[Extracted page text data]
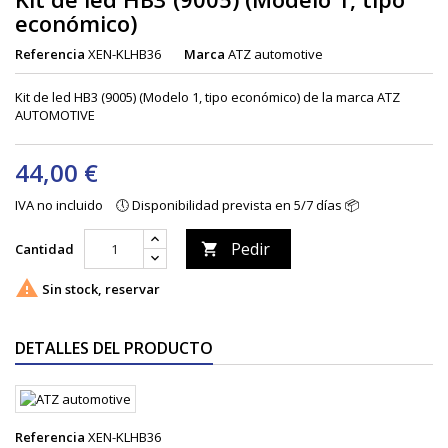
económico)
Referencia
XEN-KLHB36
Marca
ATZ automotive
Kit de led HB3 (9005) (Modelo 1, tipo económico) de la marca ATZ
AUTOMOTIVE
44,00 €
IVA no incluido
🕔 Disponibilidad prevista en 5/7 días 📦
Pedir
Cantidad


Sin stock, reservar
DETALLES DEL PRODUCTO
Referencia
XEN-KLHB36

▶ [WORK TASK]: Set all of the records down once more, letter for letter, with the images removed.

▶ [SOLUTION TO THIS TASK]:
económico)
Referencia
XEN-KLHB36
Marca
ATZ automotive
Kit de led HB3 (9005) (Modelo 1, tipo económico) de la marca ATZ
AUTOMOTIVE
44,00 €
IVA no incluido
🕔 Disponibilidad prevista en 5/7 días 📦
Pedir
Cantidad


Sin stock, reservar
DETALLES DEL PRODUCTO
Referencia
XEN-KLHB36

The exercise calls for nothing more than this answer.